Modernamente, esa tesis es acogida por infinidad de autores, quienes dan cuenta de los axiomas siguientes: la población expresa indirectamente su poder soberano mediante la ley, que se convierte así en la principal fuente del derecho, y así todas las fuentes del derecho tienen su fundamento en la voluntad del soberano; y, la esencia de la ley es el mandato popular del soberano, pero su validez depende de su contenido racional, pues una norma cuyo fin no fuese realizar la justicia, no sería derecho.
En efecto, si de acatar las leyes se trata, viene al caso insistir en que, según el artículo 7 de nuestro Texto Político Fundamental: «La Constitución es la norma suprema y el fundamento del ordenamiento jurídico. Todas las personas y los órganos que ejercen el Poder Público están sujetos a esta Constitución.» Y es precisamente esa Ley Suprema Nacional la que estatuye, en su artículo 138: «Toda autoridad usurpada es ineficaz y sus actos son nulos.»; en su artículo 139: «El ejercicio del Poder Público acarrea responsabilidad individual por abuso o desviación de poder o por violación de esta Constitución o de la ley.»; en su artículo 333: «Esta Constitución no perderá su vigencia si dejare de observarse por acto de fuerza o porque fuere derogada por cualquier otro medio distinto al previsto en ella. (…)»; y, en su artículo 350: «El pueblo de Venezuela, fiel a su tradición republicana, a su lucha por la independencia, la paz y la libertad, desconocerá cualquier régimen, legislación o autoridad que contraríe los valores, principios y garantías democráticos o menoscabe los derechos humanos.»
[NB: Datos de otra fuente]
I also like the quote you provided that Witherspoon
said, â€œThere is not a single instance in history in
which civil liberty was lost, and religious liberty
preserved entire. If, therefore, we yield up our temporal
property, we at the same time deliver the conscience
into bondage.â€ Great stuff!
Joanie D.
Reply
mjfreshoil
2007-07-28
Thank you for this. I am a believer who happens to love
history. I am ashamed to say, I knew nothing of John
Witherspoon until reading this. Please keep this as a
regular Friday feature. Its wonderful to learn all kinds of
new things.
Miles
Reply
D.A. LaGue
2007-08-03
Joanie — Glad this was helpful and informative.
A nosotros toca resolver el problema. ¿Cómo después de haber roto todas las trabas de nuestra antigua opresión, podemos hacer la obra maravillosa de evitar que los restos de nuestros duros hierros no se cambien en armas liberticidas? Porque, la continuación de la autoridad en un mismo individuo frecuentemente ha sido el término de los gobiernos democráticos. Un justo celo es la garantía de la Libertad Republicana, y nuestros ciudadanos deben temer con sobrada justicia que el mismo magistrado, que los ha mandado mucho tiempo, los mande perpetuamente.
El párrafo anterior no es dicho nuestro. Lo es, nada más y nada menos que del Padre de la Patria, El Libertador Simón Bolívar, el lunes 15 de febrero de 1819, en el Segundo Congreso de Venezuela, celebrado en la ciudad de Santo Tomás de la Nueva Guayana en la Angostura del Orinoco, la actual Ciudad Bolívar.
Así que, ¡El que tenga ojos, que lea!